TASK INSTRUCTIONS ::
Look for the word "עטין" in the entries below, then copy every line that has it.

─── SUPPLIED RECORDS ───

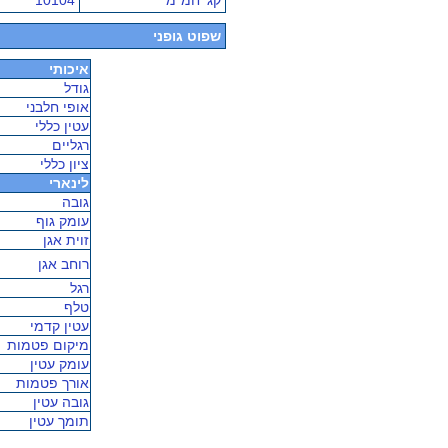
קג' חמ"מ
10104
שפוט גופני
איכותי
גודל
אופי חלבני
עטין כללי
רגליים
ציון כללי
לינארי
גובה
עומק גוף
זוית אגן
רוחב אגן
רגל
טלף
עטין קדמי
מיקום פטמות
עומק עטין
אורך פטמות
גובה עטין
תומך עטין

───

RESPONSE TO THE TASK ::
עטין כללי
עטין קדמי
עומק עטין
גובה עטין
תומך עטין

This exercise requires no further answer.